“Lowest Responsible Bidder” is often how state, city, & town bids go out in efforts to find a new vendor for a particular contract for services. Pest control is no different than bids for plumbers, electricians, painters, etc. The system is fine for commodities BUT NOT FOR service companies. Why? Choosing the lowest price with service means you get what you paid for & that is not much of anything! Below is a scary & disturbing news story about the ramifications of this process. A company named “Joe’s Extermination Company” does not exactly seem cutting edge! Worse yet is $100,000 to treat a few classrooms??? It is obvious this firm was bilking the system!
EHS is a Quality Pro school certified company and we take sensitive environments like schools very seriously. A situation such as this would never have happened with EHS!
Bed Bug Chemicals Improperly Applied at NYC Elementary School
Source: NY Daily News
They may not be as deadly as DDT was found to be before it was banned by the U.S. in the 1970s, but the professional pest control products currently being used to kill bed bugs in New York and New Jersey are potent enough to be hazardous when improperly applied. A New York City elementary school is paying the price for the negligence of a pest control firm that multiple news reports say is listed on its website as Joe’s Extermination Company. The NYC Board of Education paid the private contractor not quite $100,000 to treat a bed bug infestation at P.S. 197 in Midwood in Brooklyn. To the shock of school officials, teachers and students’ parents, the exterminator left behind a nasty mess that could cost the school district more than a quarter of a million dollars to clean up, more than twice the cost of the original extermination.
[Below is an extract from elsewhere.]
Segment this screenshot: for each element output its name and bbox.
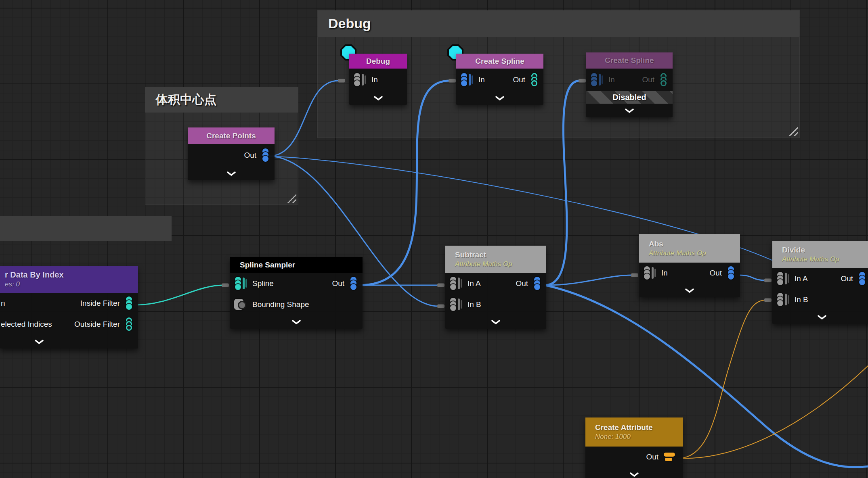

Because of the risk posed by the improper application of chemicals, news reporters were not allowed to enter the building; but teachers reported children’s and teachers’ desks covered with a smelly liquid pesticide, books and papers soaked with bed bug killing chemicals, and puddles of insecticide pooling on floors. Teachers were outraged by the exterminator’s lack of regard and concerned not only about the health risk posed by exposure to these chemicals, by also about the cost of replacing soaked textbooks and school supplies.
The NYC Department of Education told reporters it plans to bill the pest control contractor for the clean up and replacement of damaged school materials. Authorities are testing the pest control chemicals used by the exterminator, but it will be two weeks before results are available. Until then, teachers and the parents of the children who attend P.S. 197 are waiting anxiously to find out what chemicals they may have been exposed to and what the repercussions of that exposure might be.